Unwilling to accept the reality
With the IMF extended fund facility ending last week, Pakistan’s foreign reserves are at a record figure of $ 23.58 billion. At the same time our liabilities have also reached a historic level at $ 73 billion, a 12% increase over last year. These reserves are the result of borrowed dollars from multiple international donors.
Historically we have borrowed close to $ 4 billion every year on average. Last year the government took a record $ 17.1 billion in foreign loans. Another Islamic Bond is now in the works with Islamabad-Lahore motorway as collateral to raise close to $ 1 billion. According to Ishaq Dar this is meant to pay off a loan from the Musharraf years.
Meanwhile the circular debt has ballooned to Rs 400 billion although the PML-N in 2013 had promised – after paying Rs 480 billion out of the Rs 510 billion debt at the time – that it would not exceed Rs100 billion. Resultantly this month unscheduled load shedding has increased.
On the revenue side things seem to be deteriorating quickly.
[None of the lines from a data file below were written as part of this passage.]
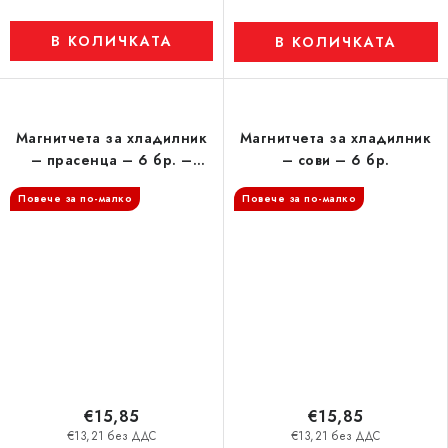
В КОЛИЧКАТА
В КОЛИЧКАТА
Магнитчета за хладилник
Магнитчета за хладилник
– прасенца – 6 бр. –
– сови – 6 бр.
разноцветни
Повече за по-малко
Повече за по-малко
€15,85
€15,85
€13,21 без ДДС
€13,21 без ДДС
While exports and remittances are expected to fall even further, the FBR has yet again missed its revenue collection targets with a shortfall of Rs81 billion in the first quarter of this fiscal year.
PML-N’s strategy seems to be to survive its five years by piling on debt to both fund high visibility infrastructure projects, CPEC being a case in point, and service existing debt. This strategy keeps the economy just above water while providing ample sloganeering material come election time.
The government hence feels everything is fine but the numbers suggest a much bleaker picture. The government has to face realities of revenue shortfalls due to insufficient tax collections and fall in exports due to unjustified tax increases. Our reliance on debt is because present and past leaders think short term. Yes we need to borrow to fund projects but it has to be economically viable as well whereby you can pay it back through indigenous revenue, not more debt.